3. de formulering in de eed van de leden van de rechterlijke macht dat zij ‘zich zullen gedragen zoals een goed rechterlijk ambtenaar betaamt’ is vervangen door de – aan de eed van rijksambtenaren ontleende zinsnede – dat zij ‘niets zullen doen dat het aanzien van het tuchtcollege voor de scheepvaart kan schaden’.

Artikel 2

De voorzitter en de leden van het tuchtcollege ontvangen op grond van artikel 55e van de Zeevaartbemanningswet als beloning voor hun werkzaamheden een vacatiegeld, en voorts een onkostenvergoeding voor reis- en verblijfkosten en andere uitgaven (verschotten) die zij in verband met hun taak voor het tuchtcollege moeten maken. Ik acht het niet wenselijk en artikel 55e van de Zeevaartbemanningswet biedt daartoe ook niet de mogelijkheid om aan de voorzitter van het tuchtcollege voor de scheepvaart een salaris, een vaste vergoeding op jaarbasis, of een schadeloosstelling toe te kennen, zoals de voorzitter en de twee vaste leden van de Raad voor de Scheepvaart thans nog ontvangen.

Het Vacatiegeldenbesluit 1988 (Stb. 205) en de regeling maximumbedragen vacatiegeld ter uitvoering van dit besluit geldt voor het bijwonen van commissievergaderingen, en is niet van toepassing op de beloning van de voorzitter en de leden van tuchtcolleges.

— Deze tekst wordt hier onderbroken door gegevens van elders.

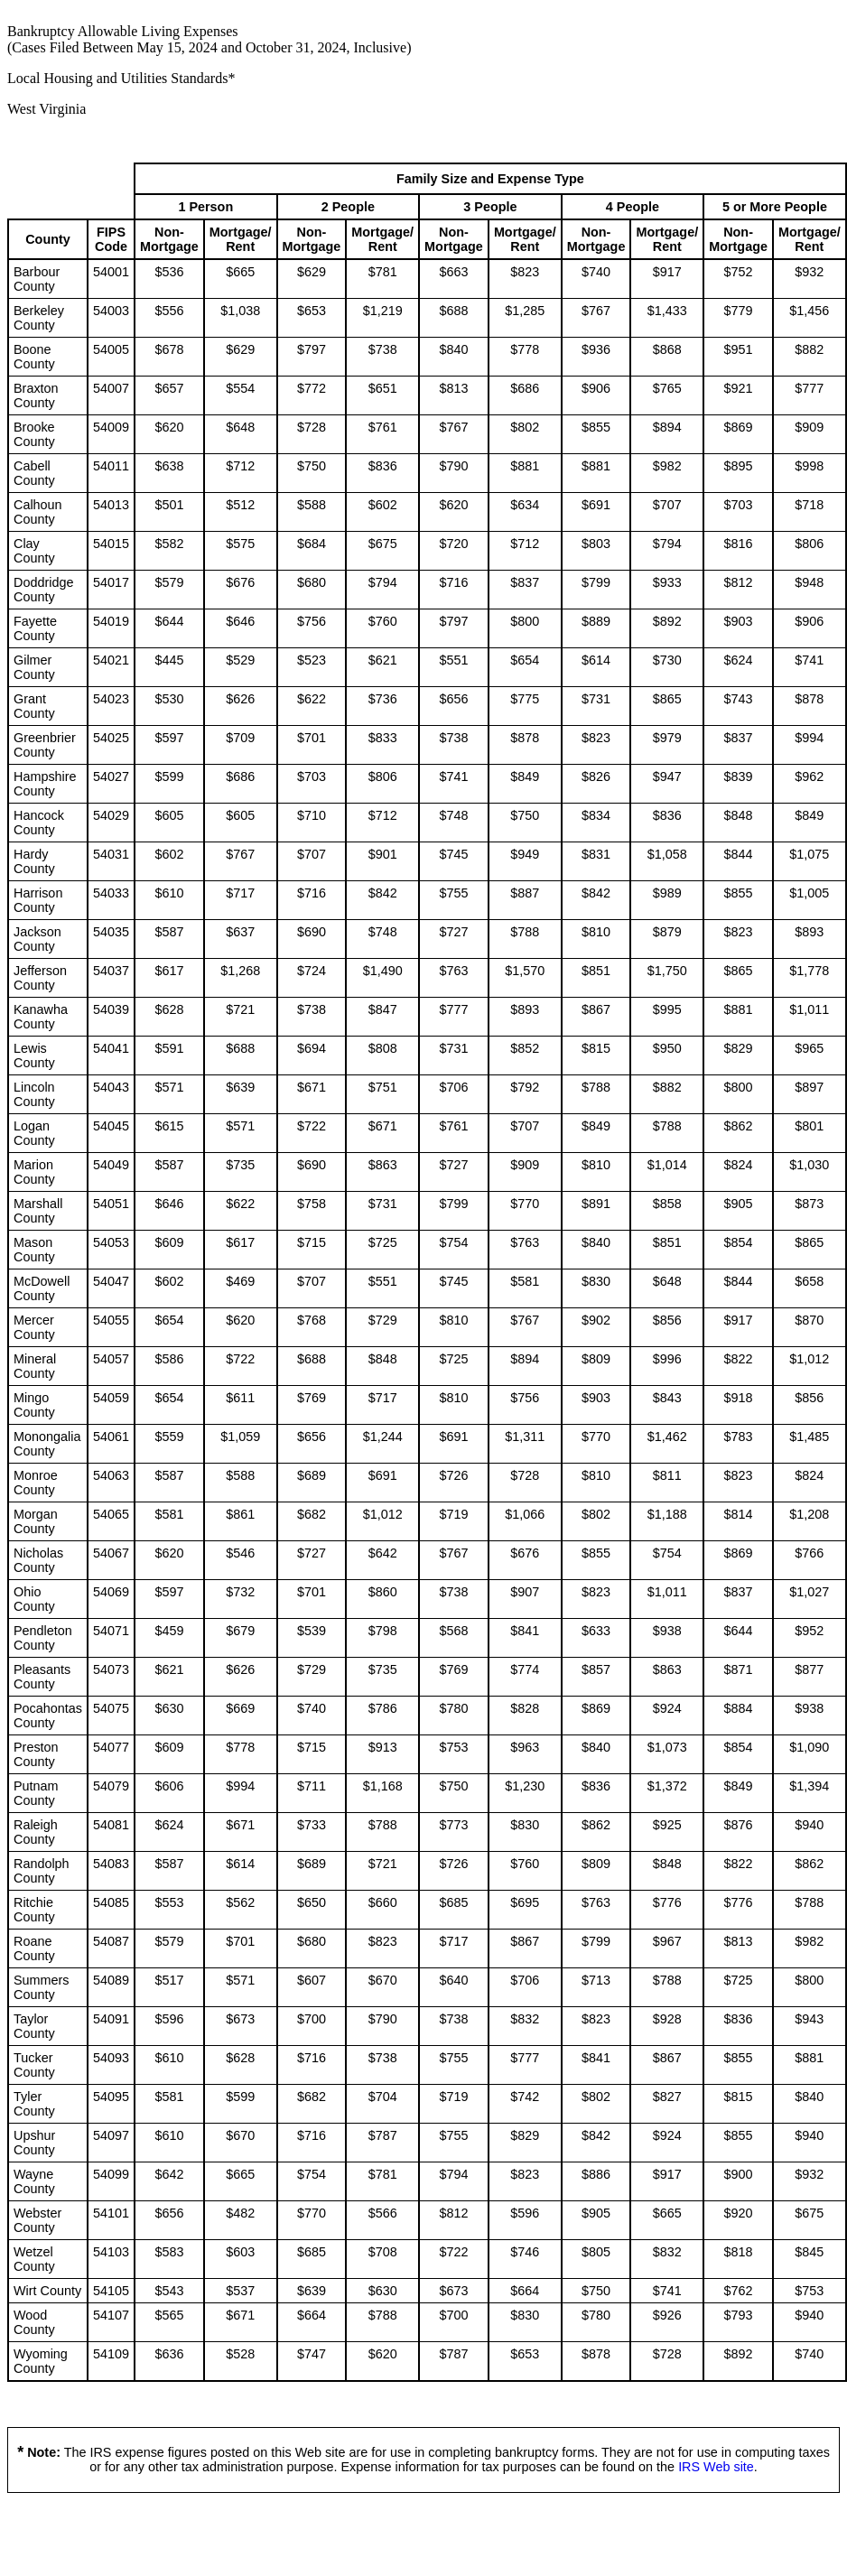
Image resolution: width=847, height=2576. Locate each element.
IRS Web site (716, 2467)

Voor de bepaling van de hoogte van het in het eerste lid genoemde bedrag is er – op grond van de ervaringen van de Raad voor de Scheepvaart – als schatting van uitgegaan dat een zitting van het tuchtcollege gemiddeld ongeveer drie uur zal duren, dat er in het algemeen niet meer dan één zaak op een dag behandeld kan worden, en dat de leden inclusief de – per lid verschillende – reistijd voor het bijwonen van een zitting van het tuchtcollege al gauw een uur of vier à vijf kwijt zullen zijn. Daarbij komt uiteraard dan nog de benodigde tijd voor het bestuderen van het dossier van de zaak.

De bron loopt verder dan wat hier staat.